> TASK TO CARRY OUT
Show all lines of the listing that contain the word "opportunities".
:::
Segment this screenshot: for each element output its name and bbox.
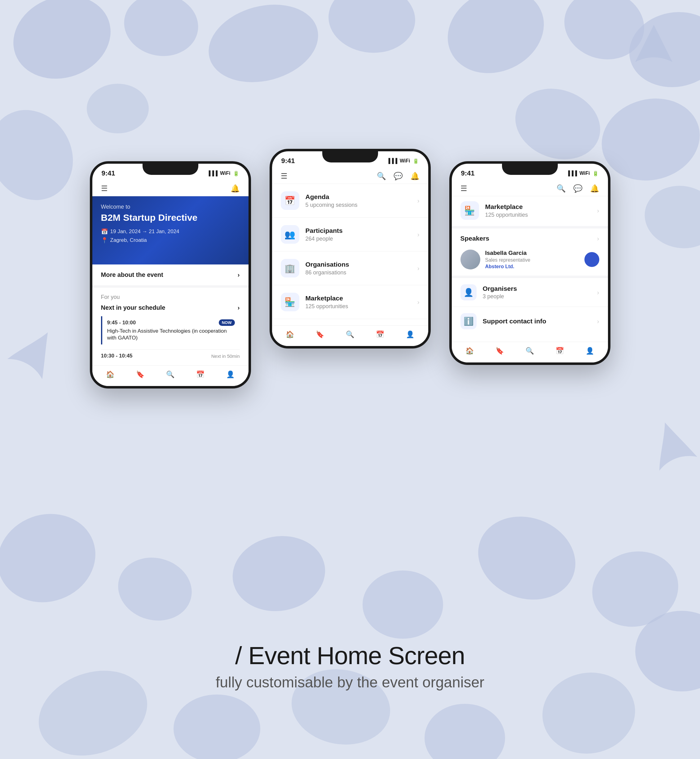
tab-home-center[interactable]: 🏠 [286, 330, 294, 338]
chat-icon-center[interactable]: 💬 [394, 172, 403, 180]
svg-point-1 [119, 0, 203, 62]
now-badge: NOW [219, 319, 235, 326]
svg-point-11 [639, 180, 700, 254]
menu-item-marketplace-center[interactable]: 🏪 Marketplace 125 opportunities › [272, 285, 428, 319]
bell-icon-center[interactable]: 🔔 [410, 172, 420, 180]
marketplace-subtitle-center: 125 opportunities [306, 303, 417, 310]
speaker-card[interactable]: Isabella Garcia Sales representative Abs… [452, 246, 608, 273]
tab-profile-left[interactable]: 👤 [226, 371, 234, 379]
tab-calendar-right[interactable]: 📅 [556, 347, 564, 355]
bottom-title: / Event Home Screen [216, 642, 484, 670]
organisations-subtitle: 86 organisations [306, 269, 417, 276]
schedule-time-1: 9:45 - 10:00 [107, 320, 136, 326]
tab-home-left[interactable]: 🏠 [106, 371, 114, 379]
organisers-icon: 👤 [464, 288, 473, 297]
organisations-icon: 🏢 [284, 263, 295, 274]
tab-bar-center: 🏠 🔖 🔍 📅 👤 [272, 325, 428, 346]
tab-search-right[interactable]: 🔍 [525, 347, 534, 355]
status-icons-right: ▐▐▐ WiFi 🔋 [566, 171, 598, 177]
speakers-section: Speakers › Isabella Garcia Sales represe… [452, 228, 608, 278]
speaker-avatar [461, 250, 480, 269]
support-section[interactable]: ℹ️ Support contact info › [452, 307, 608, 335]
schedule-item-1[interactable]: 9:45 - 10:00 NOW High-Tech in Assistive … [101, 316, 240, 344]
svg-point-23 [536, 665, 642, 759]
status-icons-left: ▐▐▐ WiFi 🔋 [207, 171, 239, 177]
menu-list-center: 📅 Agenda 5 upcoming sessions › 👥 Partici… [272, 184, 428, 319]
wifi-icon-center: WiFi [400, 158, 410, 164]
support-icon: ℹ️ [464, 316, 473, 326]
status-time-left: 9:41 [102, 169, 115, 177]
phone-notch-center [322, 151, 378, 163]
next-in-schedule[interactable]: Next in your schedule › [101, 304, 240, 311]
bottom-text: / Event Home Screen fully customisable b… [216, 642, 484, 691]
phone-notch-left [142, 164, 198, 175]
organisers-section[interactable]: 👤 Organisers 3 people › [452, 278, 608, 307]
speaker-more-circle[interactable] [584, 252, 599, 267]
svg-point-22 [425, 704, 505, 759]
menu-icon-center[interactable]: ☰ [281, 172, 288, 180]
hero-title: B2M Startup Directive [101, 212, 240, 223]
menu-icon-left[interactable]: ☰ [101, 184, 108, 193]
schedule-item-2[interactable]: 10:30 - 10:45 Next in 50min [101, 349, 240, 362]
status-time-center: 9:41 [281, 157, 295, 165]
tab-bar-left: 🏠 🔖 🔍 📅 👤 [92, 365, 248, 386]
tab-search-center[interactable]: 🔍 [346, 330, 354, 338]
phone-right: 9:41 ▐▐▐ WiFi 🔋 ☰ 🔍 💬 🔔 🏪 Marketplace [449, 161, 611, 365]
chat-icon-right[interactable]: 💬 [573, 184, 583, 193]
svg-point-14 [227, 529, 331, 618]
svg-point-2 [200, 0, 327, 94]
location-icon: 📍 [101, 237, 108, 244]
wifi-icon-left: WiFi [220, 171, 231, 176]
svg-point-8 [87, 84, 149, 133]
menu-icon-right[interactable]: ☰ [461, 184, 467, 193]
svg-point-4 [434, 0, 558, 88]
agenda-icon: 📅 [284, 196, 295, 206]
tab-profile-right[interactable]: 👤 [586, 347, 594, 355]
tab-bookmark-left[interactable]: 🔖 [136, 371, 144, 379]
marketplace-sub-right: 125 opportunities [485, 212, 597, 218]
menu-item-organisations[interactable]: 🏢 Organisations 86 organisations › [272, 252, 428, 285]
speakers-chevron: › [597, 235, 599, 242]
bell-icon-right[interactable]: 🔔 [590, 184, 599, 193]
status-time-right: 9:41 [461, 169, 475, 177]
marketplace-block-right[interactable]: 🏪 Marketplace 125 opportunities › [452, 196, 608, 228]
battery-icon-center: 🔋 [413, 158, 419, 164]
support-title: Support contact info [483, 318, 597, 325]
tab-bookmark-right[interactable]: 🔖 [495, 347, 504, 355]
speaker-name: Isabella Garcia [485, 250, 581, 257]
tab-home-right[interactable]: 🏠 [466, 347, 474, 355]
speakers-header[interactable]: Speakers › [452, 228, 608, 246]
signal-icon-center: ▐▐▐ [387, 158, 397, 164]
more-about-button[interactable]: More about the event › [92, 264, 248, 288]
phone-left: 9:41 ▐▐▐ WiFi 🔋 ☰ 🔔 Welcome to B2M Start… [90, 161, 251, 388]
menu-item-participants[interactable]: 👥 Participants 264 people › [272, 218, 428, 252]
search-icon-right[interactable]: 🔍 [556, 184, 566, 193]
tab-calendar-center[interactable]: 📅 [376, 330, 384, 338]
nav-icons-right-center: 🔍 💬 🔔 [377, 172, 420, 180]
tab-bookmark-center[interactable]: 🔖 [316, 330, 324, 338]
organisations-chevron: › [417, 265, 420, 272]
search-icon-center[interactable]: 🔍 [377, 172, 386, 180]
for-you-label: For you [101, 294, 240, 300]
battery-icon-right: 🔋 [592, 171, 598, 177]
speaker-role: Sales representative [485, 257, 581, 263]
participants-chevron: › [417, 231, 420, 238]
participants-icon: 👥 [284, 229, 295, 239]
organisers-chevron: › [597, 289, 599, 296]
bell-icon-left[interactable]: 🔔 [231, 184, 240, 193]
svg-point-15 [362, 571, 443, 639]
svg-point-19 [27, 656, 159, 759]
organisers-title: Organisers [483, 285, 597, 293]
svg-point-3 [326, 0, 418, 56]
tab-profile-center[interactable]: 👤 [406, 330, 414, 338]
tab-search-left[interactable]: 🔍 [166, 371, 175, 379]
marketplace-title-center: Marketplace [306, 294, 417, 302]
nav-bar-right: ☰ 🔍 💬 🔔 [452, 181, 608, 196]
hero-section-left: Welcome to B2M Startup Directive 📅 19 Ja… [92, 196, 248, 264]
svg-point-16 [466, 503, 587, 613]
menu-item-agenda[interactable]: 📅 Agenda 5 upcoming sessions › [272, 184, 428, 218]
status-icons-center: ▐▐▐ WiFi 🔋 [387, 158, 419, 164]
speakers-title: Speakers [461, 235, 489, 242]
for-you-section: For you Next in your schedule › 9:45 - 1… [92, 288, 248, 365]
tab-calendar-left[interactable]: 📅 [196, 371, 205, 379]
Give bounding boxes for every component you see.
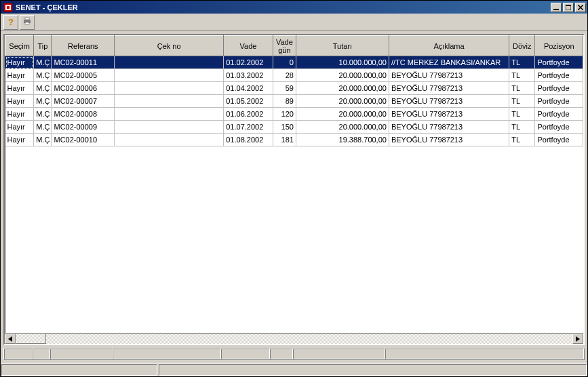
cell-tip[interactable]: M.Ç — [34, 134, 52, 146]
close-button[interactable] — [575, 3, 586, 12]
cell-aciklama[interactable]: BEYOĞLU 77987213 — [389, 82, 509, 95]
cell-referans[interactable]: MC02-00006 — [52, 82, 115, 95]
cell-vade[interactable]: 01.02.2002 — [224, 56, 273, 69]
column-header-doviz[interactable]: Döviz — [509, 36, 535, 56]
cell-referans[interactable]: MC02-00009 — [52, 121, 115, 134]
cell-aciklama[interactable]: //TC MERKEZ BANKASI/ANKAR — [389, 56, 509, 69]
cell-vade[interactable]: 01.07.2002 — [224, 121, 273, 134]
cell-tip[interactable]: M.Ç — [34, 108, 52, 121]
cell-pozisyon[interactable]: Portfoyde — [535, 82, 583, 95]
cell-vadegun[interactable]: 150 — [273, 121, 296, 134]
table-row[interactable]: HayırM.ÇMC02-0000701.05.20028920.000.000… — [5, 95, 583, 108]
cell-vade[interactable]: 01.03.2002 — [224, 69, 273, 82]
cell-aciklama[interactable]: BEYOĞLU 77987213 — [389, 69, 509, 82]
column-header-tutari[interactable]: Tutarı — [296, 36, 389, 56]
cell-aciklama[interactable]: BEYOĞLU 77987213 — [389, 134, 509, 146]
cell-pozisyon[interactable]: Portfoyde — [535, 69, 583, 82]
cell-secim[interactable]: Hayır — [5, 108, 34, 121]
cell-vadegun[interactable]: 59 — [273, 82, 296, 95]
cell-secim[interactable]: Hayır — [5, 69, 34, 82]
cell-tutari[interactable]: 20.000.000,00 — [296, 121, 389, 134]
table-row[interactable]: HayırM.ÇMC02-0000501.03.20022820.000.000… — [5, 69, 583, 82]
cell-vadegun[interactable]: 120 — [273, 108, 296, 121]
cell-tip[interactable]: M.Ç — [34, 56, 52, 69]
cell-referans[interactable]: MC02-00008 — [52, 108, 115, 121]
cell-pozisyon[interactable]: Portfoyde — [535, 121, 583, 134]
cell-aciklama[interactable]: BEYOĞLU 77987213 — [389, 108, 509, 121]
table-row[interactable]: HayırM.ÇMC02-0000901.07.200215020.000.00… — [5, 121, 583, 134]
cell-doviz[interactable]: TL — [509, 108, 535, 121]
cell-vade[interactable]: 01.08.2002 — [224, 134, 273, 146]
cell-vade[interactable]: 01.05.2002 — [224, 95, 273, 108]
cell-referans[interactable]: MC02-00010 — [52, 134, 115, 146]
cell-secim[interactable]: Hayır — [5, 56, 34, 69]
column-header-secim[interactable]: Seçim — [5, 36, 34, 56]
cell-vade[interactable]: 01.04.2002 — [224, 82, 273, 95]
cell-tip[interactable]: M.Ç — [34, 121, 52, 134]
scroll-left-button[interactable] — [5, 334, 16, 344]
cell-tip[interactable]: M.Ç — [34, 95, 52, 108]
cell-secim[interactable]: Hayır — [5, 121, 34, 134]
cell-vadegun[interactable]: 28 — [273, 69, 296, 82]
column-header-vadegun[interactable]: Vadegün — [273, 36, 296, 56]
scroll-right-button[interactable] — [572, 334, 583, 344]
cell-tutari[interactable]: 19.388.700,00 — [296, 134, 389, 146]
cell-tip[interactable]: M.Ç — [34, 82, 52, 95]
column-header-tip[interactable]: Tip — [34, 36, 52, 56]
cell-cekno[interactable] — [115, 82, 224, 95]
cell-tutari[interactable]: 20.000.000,00 — [296, 82, 389, 95]
cell-secim[interactable]: Hayır — [5, 134, 34, 146]
cell-pozisyon[interactable]: Portfoyde — [535, 134, 583, 146]
cell-referans[interactable]: MC02-00005 — [52, 69, 115, 82]
cell-tutari[interactable]: 20.000.000,00 — [296, 69, 389, 82]
help-button[interactable]: ? — [3, 15, 18, 30]
cell-vadegun[interactable]: 181 — [273, 134, 296, 146]
table-row[interactable]: HayırM.ÇMC02-0000601.04.20025920.000.000… — [5, 82, 583, 95]
cell-cekno[interactable] — [115, 134, 224, 146]
scroll-thumb[interactable] — [16, 334, 46, 344]
cell-doviz[interactable]: TL — [509, 95, 535, 108]
table-row[interactable]: HayırM.ÇMC02-0000801.06.200212020.000.00… — [5, 108, 583, 121]
titlebar[interactable]: SENET - ÇEKLER — [1, 1, 587, 14]
cell-cekno[interactable] — [115, 69, 224, 82]
cell-tutari[interactable]: 20.000.000,00 — [296, 95, 389, 108]
cell-aciklama[interactable]: BEYOĞLU 77987213 — [389, 95, 509, 108]
cell-cekno[interactable] — [115, 108, 224, 121]
cell-tutari[interactable]: 20.000.000,00 — [296, 108, 389, 121]
cell-vade[interactable]: 01.06.2002 — [224, 108, 273, 121]
maximize-button[interactable] — [563, 3, 574, 12]
cell-doviz[interactable]: TL — [509, 121, 535, 134]
horizontal-scrollbar[interactable] — [5, 333, 583, 344]
cell-cekno[interactable] — [115, 56, 224, 69]
column-header-cekno[interactable]: Çek no — [115, 36, 224, 56]
cell-pozisyon[interactable]: Portfoyde — [535, 56, 583, 69]
cell-pozisyon[interactable]: Portfoyde — [535, 95, 583, 108]
table-row[interactable]: HayırM.ÇMC02-0001001.08.200218119.388.70… — [5, 134, 583, 146]
column-header-pozisyon[interactable]: Pozisyon — [535, 36, 583, 56]
cell-vadegun[interactable]: 0 — [273, 56, 296, 69]
data-grid[interactable]: SeçimTipReferansÇek noVadeVadegünTutarıA… — [3, 34, 585, 345]
cell-cekno[interactable] — [115, 95, 224, 108]
cell-cekno[interactable] — [115, 121, 224, 134]
cell-doviz[interactable]: TL — [509, 56, 535, 69]
cell-tutari[interactable]: 10.000.000,00 — [296, 56, 389, 69]
minimize-button[interactable] — [551, 3, 562, 12]
cell-doviz[interactable]: TL — [509, 134, 535, 146]
cell-pozisyon[interactable]: Portfoyde — [535, 108, 583, 121]
cell-vadegun[interactable]: 89 — [273, 95, 296, 108]
print-button[interactable] — [20, 15, 35, 30]
scroll-track[interactable] — [16, 334, 572, 344]
table-row[interactable]: HayırM.ÇMC02-0001101.02.2002010.000.000,… — [5, 56, 583, 69]
cell-doviz[interactable]: TL — [509, 69, 535, 82]
column-header-aciklama[interactable]: Açıklama — [389, 36, 509, 56]
cell-tip[interactable]: M.Ç — [34, 69, 52, 82]
cell-secim[interactable]: Hayır — [5, 95, 34, 108]
client-area: SeçimTipReferansÇek noVadeVadegünTutarıA… — [1, 31, 587, 363]
cell-referans[interactable]: MC02-00011 — [52, 56, 115, 69]
cell-doviz[interactable]: TL — [509, 82, 535, 95]
cell-referans[interactable]: MC02-00007 — [52, 95, 115, 108]
cell-secim[interactable]: Hayır — [5, 82, 34, 95]
column-header-vade[interactable]: Vade — [224, 36, 273, 56]
column-header-referans[interactable]: Referans — [52, 36, 115, 56]
cell-aciklama[interactable]: BEYOĞLU 77987213 — [389, 121, 509, 134]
:::
> ANSWER AREA
menu-item-marketplace-center[interactable]: 🏪 Marketplace 125 opportunities › [272, 285, 428, 319]
marketplace-subtitle-center: 125 opportunities [306, 303, 417, 310]
marketplace-sub-right: 125 opportunities [485, 212, 597, 218]
marketplace-block-right[interactable]: 🏪 Marketplace 125 opportunities › [452, 196, 608, 228]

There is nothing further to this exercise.